Martin Garrix broadens production depth yet again on ‘Love Runs Out’ with Sasha Sloan, G-Eazy
In an interview with Radio 538 this past July, Martin Garrix quietly spilled the news that in between AREA21’s album, the next release under his own name would be beside an “American rapper and female vocalist.” As soon as we relayed that information on Twitter,—thanks to The Martin Garrix Hub—a collective pursuit ensued to decipher the two names that could possibly fill in those blanks. It felt like it had all the makings to be another high-profile connection for the STMPD RCRDS boss, and it turned out to be just that, with Martin Garrix drawing the curtain back on the vocalist podium for Sasha Sloan—who just appeared on ILLENIUM’s Fallen Embers—and G-Eazy to deliver “Love Runs Out.”
“Love Runs Out” is lightyears removed from the first time that Garrix has found himself paired with one or two A-list singer-songwriters, lending itself to a king-sized feature resume that serves up the likes of Bebe Rexha, Dua Lipa, and Usher, as well as both U2 and Tove Lo in just 2021 alone. Right off the bat, it’s clear that both his AREA21 work with MAEJOR as well as the Patrick Stump and Macklemore-assisted hit “Summer Days” acted as hip-hop jumping-off points for Garrix, with “Love Runs Out” strolling through the doors as his first true descent (under the Garrix umbrella) towards the frontlines of hip-hop. Trading off between a first-class, heartsick hook from Sasha Sloan and G-Eazy’s free-flowing lyricism, before sliding into a more toned-down, future-bass center, “Love Runs Out” supports for the nth time the assertion that Garrix is by far and away one of the most dynamic producers in dance music and beyond.
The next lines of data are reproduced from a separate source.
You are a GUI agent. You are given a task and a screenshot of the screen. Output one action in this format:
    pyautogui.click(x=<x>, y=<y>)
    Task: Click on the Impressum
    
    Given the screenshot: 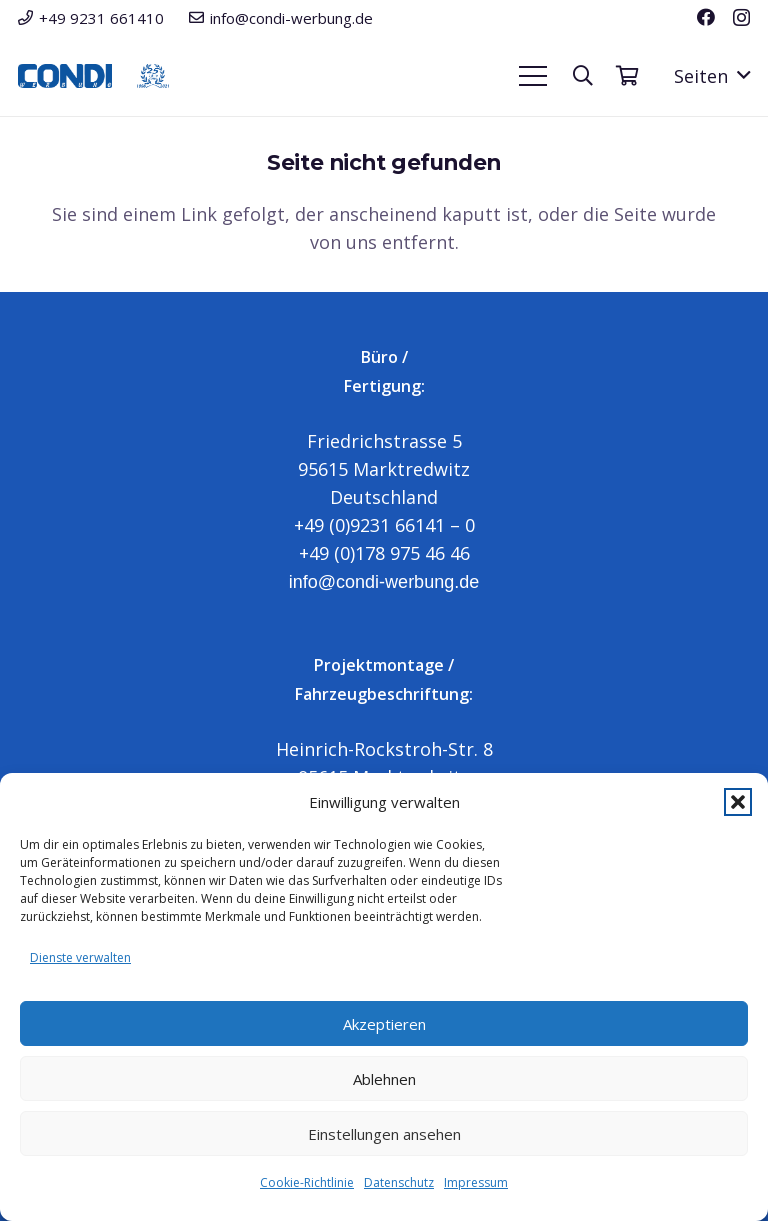 What is the action you would take?
    pyautogui.click(x=476, y=1182)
With a STMPD RCRDS stage takeover slotted for Creamfields at the end of August, a mountain of Garrix’s “festival music” will begin to pop its head up, with the label head confirming in that same Dutch interview that he’d still been working on releases more geared towards the live setting, but that he wanted to wait until his touring regimen had resumed first.